Since 2007 UC has pulled in about $100 million annually from royalty and fee income on these properties, and another $20 million from settlements with those who infringe on UC’s patents. Among UC’s most lucrative patents are GMOs modifying several kinds of strawberries, a citrus fruit, and a patent for recombinant DNA used to make somatotropin, the bovine growth hormone used in industrial cattle farming.
In fact in 2004 UC sued Monsanto over the company’s use of the DNA material used to produce bovine growth hormone. In 2006 Monsanto agreed to pay UC $100 million to settle the case. UC’s royalties from its bovine growth hormone patent, about $5 million in 2011, are on top of the $200 million settlement, and UC’s patent runs until 2023. UC has also sued Genentec and other lesser-known biotech and pharmaceutical corporations over multi-million dollar patent issues.
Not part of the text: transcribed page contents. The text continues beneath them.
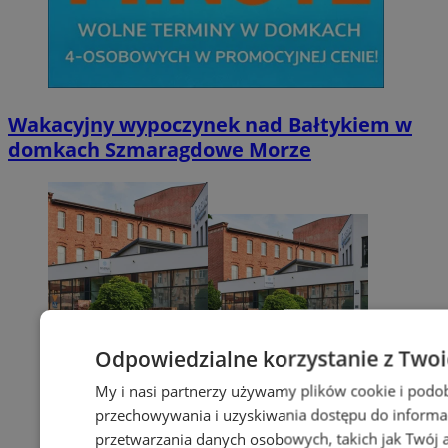
Wakacyjny wypoczynek nad Bałtykiem w
domkach Szmaragdowe Morze
Odpowiedzialne korzystanie z Two
My i nasi partnerzy używamy plików cookie i podo
przechowywania i uzyskiwania dostępu do informa
przetwarzania danych osobowych, takich jak Twój ad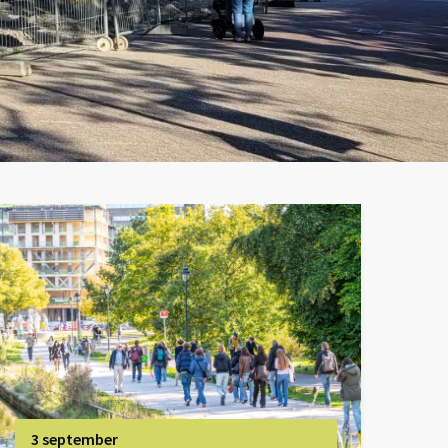
3 september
UC spends about $28 million each year employing a team a outside lawyers to manage its intellectual property portfolio. Most of their work involves enforcement of patent infringement claims against companies like Monsanto.
UC and its fellow universities filled their amicus brief with appeals to the public good, and advancement of noble goals like feeding the world. Specifically they argue that “In the coming years, artificial, progenitive technologies [like Monsanto’s GMO soybeans] promise to positively impact many aspects of Americans’ lives. Reversal [allowing Vernon Bowman to use saved seeds containing Roundup Ready genes] here would undermine those positive impacts.”
The universities aren’t the only parties to file briefs with the court. Numerous other biotechnology companies, the lawyers who represent them, and other intellectual property proponents filed briefs supporting Monsanto. One of these briefs, offered by BayhDole25, illustrates the degree to which the partisans of GMO technology have confused their legal arguments with ethical and moral appeals:
“This compensation [from patents] in turn supports long-term investment in new technologies for the continued vibrancy of U.S. agricultural biotechnology, where the private sector now provides the lion’s share of R&D critical to continuing agricultural productivity gains. Like never before, innovative agricultural biotechnology companies play a key role in the commercialization and assimilation of advanced technologies for creation of economic and social value in the United States, as well as to meet global challenges associated with population growth and climate change.”
Similarly impossible to prove value-laden language permeates the other briefs in support of Monsanto. For whatever reason these corporations, including the university-corporations like UC, feel their case must rest on more than just the letter of U.S. patent law, which does read in their favor.
It’s perhaps worth noting here that BayhDole25, a group founded to promote technology transfer between universities and corporations, is run by a pharmaceutical industry lobbyist and a university researcher who claims to have been “the first person to receive a patent for a transgenic organism.” The Bayh Dole Act from which they take their name was passed by Congress in 1980. It was a watershed moment in terms of the incentives it created toward further privatization of U.S. universities. Prior to Bayh Dole university researchers using federal funds were required to hand over any patentable inventions to the U.S. government. After Bayh Dole schools could take out the patents on technologies arising from federal research conducted under their auspices.